Green leaves in yoghurt sauce - recipe - A kitchen in Istanbul

Turks love yoghurt. Perhaps this is the reason why the rest of the world has adopted the Turkish word yoğurt to describe bacterially fermented milk, one of the few Turkish words to make its way into most western languages. Because in Turkey, yoghurt is appropriate at any time of day: for breakfast, lunch, dinner – or as a snack. Though never in the industrially produced sweetened variety I and many other non-Turks grew up with; indeed many Turks to this day make their own yoghurt at home.
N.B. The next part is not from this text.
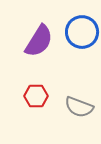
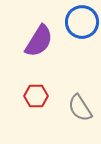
blue circle: moved 10 px up
gray semicircle: moved 1 px right, 1 px down; rotated 36 degrees clockwise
And if they don’t, dairy shops and supermarket aisles are flush with choice for a variety of brands and types of natural yoghurt of varying quality.

I’ve long since taken a liking to natural yoghurt. I prefer the strained varieties, often commercially sold as greek yoghurt. And recently I’ve taken to this method of using it: as a sort of dressing for a green leaf salad. I say a sort of dressing, because it is really much more than that. It adds a richness and depth few dressings can. And, of course, I use plenty more of it than I ever would a conventional dressing. So I call it yoghurt sauce instead. But whatever you call it, it is absolutely delicious this way!

Green leaves in yoghurt sauce - recipe - A kitchen in Istanbul

I use purslane, a popular leaf in Turkey and much of the Middle East. Although it grows abundantly in the wild, it is considered a weed in much of the western world and so not harvested for consumption. Purslane is very mild in flavour, similar to lamb’s lettuce. If you can’t get hold of purslane, lamb’s lettuce or, indeed any mild green leaves or a mixture of them, will work well.

Steeping purslane in yoghurt is the common way of serving it in Turkey, although the amounts of yoghurt used can vary considerably. Some versions actually look like they might as well be tzatziki or cacik, the Turkish equivalent. So if you really love yoghurt, feel free to use (considerably) more than I’ve done here.

This salad works well as a side to anything with strong flavours, such as barbecues. But really, it works with just about anything where you would otherwise consider a mild green salad. Serves 2-3 as a side.


  • 200 g yoghurt (I use a greek-style variety)
  • 2 tbsp extra virgin olive oil
  • 1 tbsp fresh lemon juice
  • 100 g lamb’s lettuce, purslane or other mild green leaves
  • pinch of pul biber or smoked paprika, to garnish (optional)
  • salt and pepper

My method

  1. Mix together yoghurt, olive oil and lemon juice. Season.
  2. Tear the salad into small, individual leaves and carefully mix with the yoghurt sauce. Serve immediately, sprinkled with a little pul biber or smoked paprika, if you feel like it.